Отец снова кашлянул в кулак.

– Как же ты иголку в глаза уронил?

– Смешно мне стало от маминых слов. Я ведь знаю: ты человек дельный и не бросишь жену и детей. Куда бы ни завели песни и сказки, все равно тебя домой потянет. Знаю – потому и изломал иголку на мелкие кусочки. Хотел их в окно выбросить, а ветер как дунет – и запорошил мне глаза. Теперь никто не вытащит этих кусочков: ни доктор, ни даже твой ремень…

Мама тем временем собрала у нас во дворе всю слободу, всех наших родичей. Стремглав обежала их и умоляла, превозмогая слезы:

– Бегите, бегите скорей! Зашла дурь в голову мужику, убьет он моих деточек!

Я бросил взгляд за отцовскую спину. В окнах теснились лица, глаза, губы… театр, да и только. Слободские и родня – в зале, а мы с отцом – на сцене. Все глядели с любопытством и ждали, чем обернется комедия. Завязка была известна, конец тоже: рано или поздно отец успокоится, и одно только не известно, кто его укротит, – актеры или зрители.

Отец молча глядел на стену с фотографиями времен его молодости. Снимки висели на ковре за моей спиной. Наш разговор увел его думы далеко в прошлое, на зеленое, полное цветов ковровое поле, он скакал на белом коне, подаренном дедом, чтобы было чем гордиться перед земляками, – скакал по краю вышитого полотенца, по заиндевелым холодным травам, время от времени осаживая скакуна и оглядываясь на холмы и долины, на старинные деревья, на лица людей с фотографий, надеясь встретиться с давно миновавшей юностью. Его глаза кричали, но стена отмалчивалась.

Бабушка Анна, услыхав, что в доме тихо, стала спроваживать людей со двора:

– Ступайте, ступайте, спасибо вам. Я сама разберусь…

Отец, услыхав за спиной шушуканье, спешился с фотографического коня и обернулся к окну.

– Отвори, Якобаш! – замахала ему бабушка. – Отвори! Что ты там от людей закрылся?

– Погодите маленько: у меня разговор с моим сыном.

– А чего годить? Ты председатель, что ли, чтобы годить? – вспылила бабушка.

– В своем доме я и председатель.

– Отвори, посоветуемся! Послушай материнского слова!

– Мама, я вас почитаю, как богом велено, и отворил бы с охотой, да вот внучек ваш не велит: он так много хочет мне сказать… Ну давай, Костэкел, выкладывай, недосуг мне.

– А что выкладывать?

– Отвечай, кто разрешил тебе морочить людей? Кто подучил над отцом глумиться? Может, ваш географ, а?… Или у тебя рога прорезались и ты хочешь меня забодать?… А ты, Тамарочка?…

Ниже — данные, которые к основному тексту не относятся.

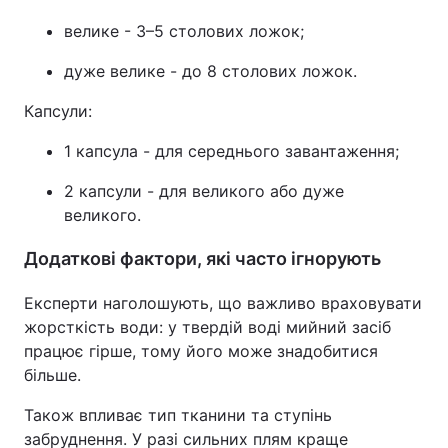
велике - 3–5 столових ложок;
дуже велике - до 8 столових ложок.
Капсули:
1 капсула - для середнього завантаження;
2 капсули - для великого або дуже
великого.
Додаткові фактори, які часто ігнорують
Експерти наголошують, що важливо враховувати
жорсткість води: у твердій воді мийний засіб
працює гірше, тому його може знадобитися
більше.
Також впливає тип тканини та ступінь
забруднення. У разі сильних плям краще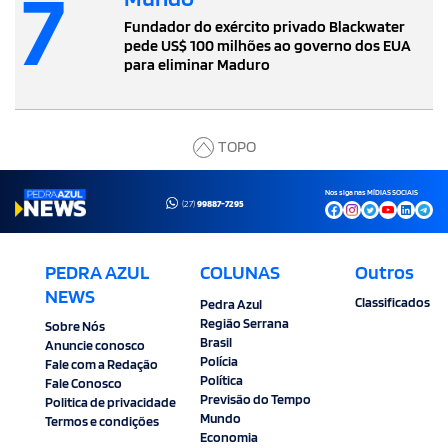
7
Fundador do exército privado Blackwater
pede US$ 100 milhões ao governo dos EUA
para eliminar Maduro
TOPO
Nos siga nas MÍDIAS SOCIAIS
(27)
99887-7295
PEDRA AZUL
COLUNAS
Outros
NEWS
Classificados
Pedra Azul
Região Serrana
Sobre Nós
Brasil
Anuncie conosco
Polícia
Fale com a Redação
Política
Fale Conosco
Previsão do Tempo
Politica de privacidade
Mundo
Termos e condições
Economia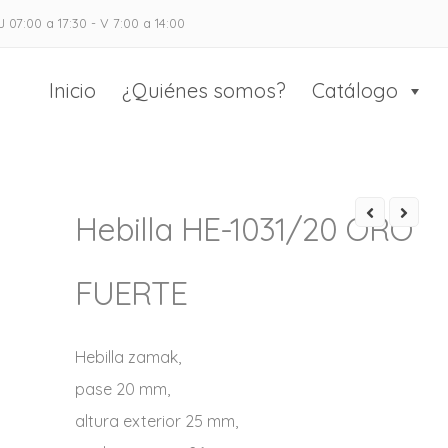
J 07:00 a 17:30 - V 7:00 a 14:00
as Casado
 el calzado y marroquinería
Inicio
¿Quiénes somos?
Catálogo
Hebilla HE-1031/20 ORO
FUERTE
Hebilla zamak,
pase 20 mm,
altura exterior 25 mm,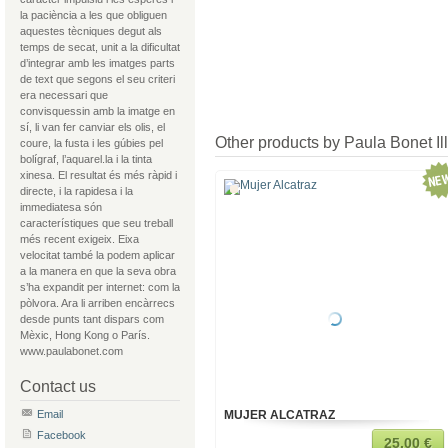
la paciència a les que obliguen
aquestes tècniques degut als
temps de secat, unit a la dificultat
d’integrar amb les imatges parts
de text que segons el seu criteri
era necessari que
convisquessin amb la imatge en
sí, li van fer canviar els olis, el
Other products by Paula Bonet Ill
coure, la fusta i les gúbies pel
bolígraf, l’aquarel.la i la tinta
xinesa. El resultat és més ràpid i
directe, i la rapidesa i la
immediatesa són
característiques que seu treball
més recent exigeix. Eixa
velocitat també la podem aplicar
a la manera en que la seva obra
s’ha expandit per internet: com la
pòlvora. Ara li arriben encàrrecs
desde punts tant dispars com
Mèxic, Hong Kong o París.
www.paulabonet.com
Contact us
Email
MUJER ALCATRAZ
Facebook
25,00 €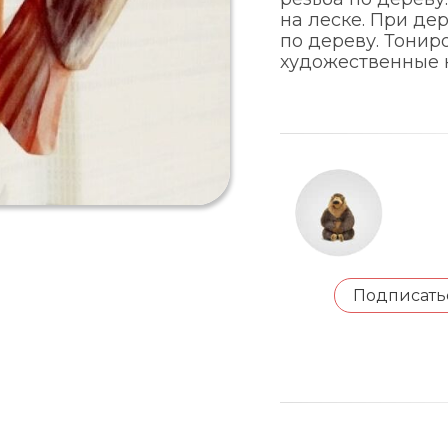
на леске. При дер
по дереву. Тонир
художественные к
Подписать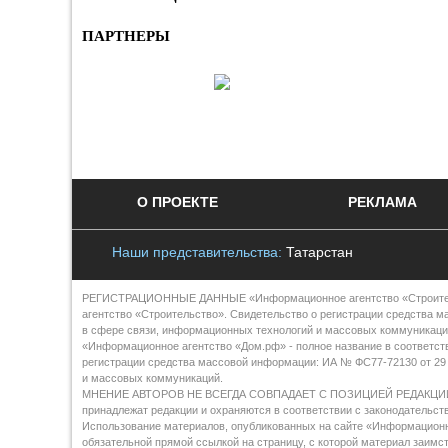
ПАРТНЕРЫ
О ПРОЕКТЕ
РЕКЛАМА
Наши представительства:
Татарстан
РЕГИСТРАЦИОННЫЕ ДАННЫЕ «Информационное агентство «Строительст
агентство «Строительство». Свидетельство о регистрации средства м
в сфере связи, информационных технологий и массовых коммуникаци
«Информационное агентство «Дом.рф» - полное название в соответст
регистрации средства массовой информации: ИА № ФС77-72130 от 29 
и массовых коммуникаций.
МНЕНИЕ АВТОРОВ НЕ ВСЕГДА СОВПАДАЕТ С ПОЗИЦИЕЙ РЕДАКЦИИ Все 
принадлежат редакции и охраняются в соответствии с законодательст
Использование материалов, опубликованных на сайте «Информационно
обязательной прямой ссылкой на страницу, с которой материал заим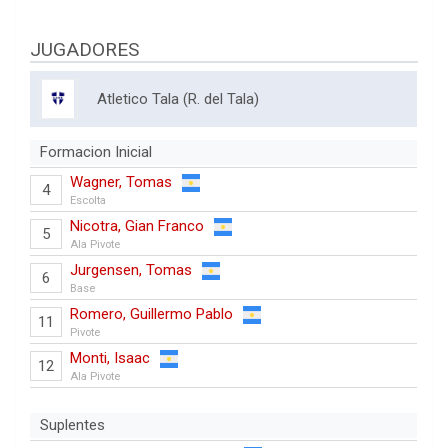
JUGADORES
Atletico Tala (R. del Tala)
Formacion Inicial
Wagner, Tomas
4
Escolta
Nicotra, Gian Franco
5
Ala Pivote
Jurgensen, Tomas
6
Base
Romero, Guillermo Pablo
11
Pivote
Monti, Isaac
12
Ala Pivote
Suplentes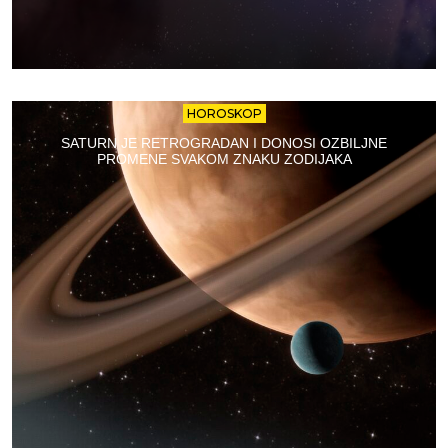
HOROSKOP
SATURN JE RETROGRADAN I DONOSI OZBILJNE
PROMENE SVAKOM ZNAKU ZODIJAKA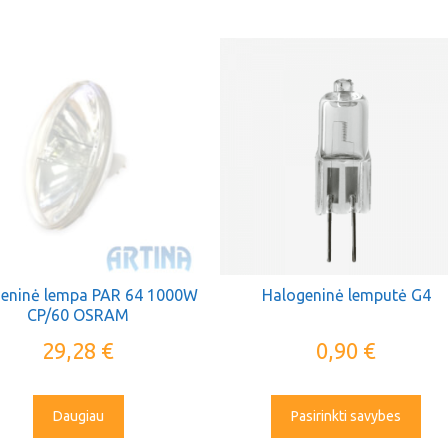
eninė lempa PAR 64 1000W
Halogeninė lemputė G4
CP/60 OSRAM
29,28
€
0,90
€
Daugiau
Pasirinkti savybes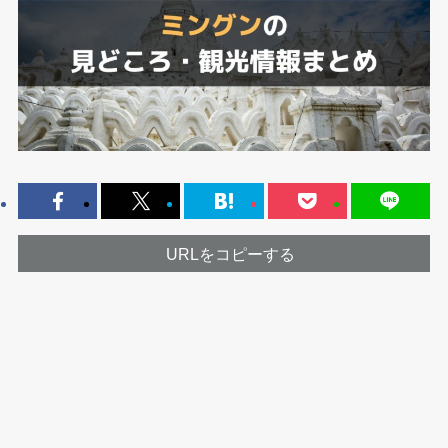
URLをコピーする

Сестра подняла полные слез глаза, словно моля о помощи.

– Никто меня не учил, кроме как ты сам, – ответил я, стараясь не выдать страх.

– Как так?

– А так вот! На свадьбах я от тебя довольно наслушался.

– Я – одно дело, а ты – другое.

– Ничего не другое! Не все ли равно, где плести небылицы: на свадьбе или в клубе? Один бес и один бог смешит людей.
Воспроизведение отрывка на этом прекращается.